KLASİKLERİ OKUMAK

Posted: 16 Haziran 2008 Pazartesi by bülent usta in
0

Calvino ile düşünüyorum: “Klasikleri Niçin Okumalıyız?” Bu aynı zamanda bir kitap adı ve bugünlerde YKY tarafından yayımlandı. Gerçekten de yüz yıl evvel yazılmış bir romanı, sanki bugün yazılmış gibi, neden okuruz? Bir yapıtı, klasik yapan şey nedir ve biz neden dönüp dönüp okuruz onları?

Klasik denilince aklıma ilk gelen kitaplardan birisi Dostoyevski’nin “Suç ve Ceza”sıdır. İlk gençlik döneminde okumuştum onu ilk olarak. Okurken adeta Raskolnikov’a dönüşmüş, dünyaya Raskolnikov’un gözünden bakarak anlamaya çalışmıştım. Hüzünlü ve umutsuz bir bakıştı bu, hatırladığım kadarıyla.

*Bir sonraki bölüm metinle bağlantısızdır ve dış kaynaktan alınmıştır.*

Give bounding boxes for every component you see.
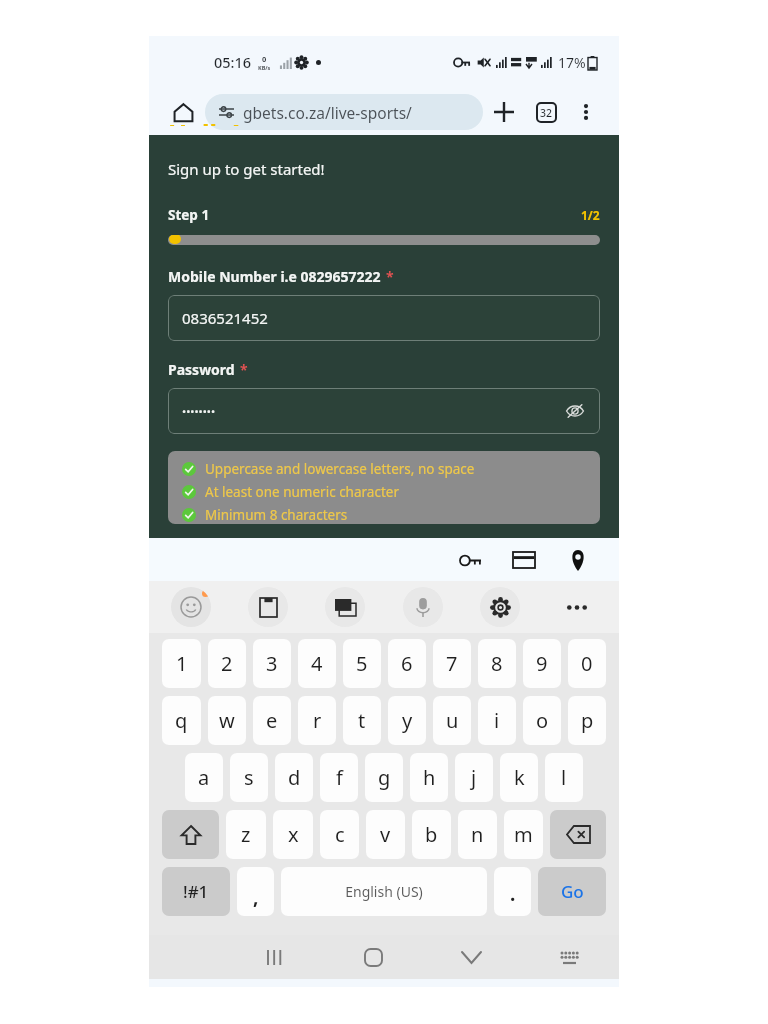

Daha sonra üniversite öğrencisiyken bir daha okumuş, bu defa eleştirel bir bakışla Raskolnikov’a dönüşmeden incelemiştim romandaki hayatı ve fikirleri. Tüylerim diken diken olmuştu karşılaştığım gerçeklikler karşısında. Ama romanda beni asıl meşgul eden şey, Raskolnikov’la Sonya’nın o tuhaf aşkı olmuştu. Raskolnikov, bir katildi ve suçunu itiraf etmek için seçtiği kişi de bir fahişe olan Sonya’dan başkası değildi. Ama Dostoyevski, Raskolnikov’un cinayet işleme sürecini ve Sonya’nın fahişeliğe nasıl itildiğini öyle bir bakış açısıyla veriyordu ki suç ve ahlak kavramları üzerine derinlemesine bir tartışmanın içinde buluyordu insan kendisini.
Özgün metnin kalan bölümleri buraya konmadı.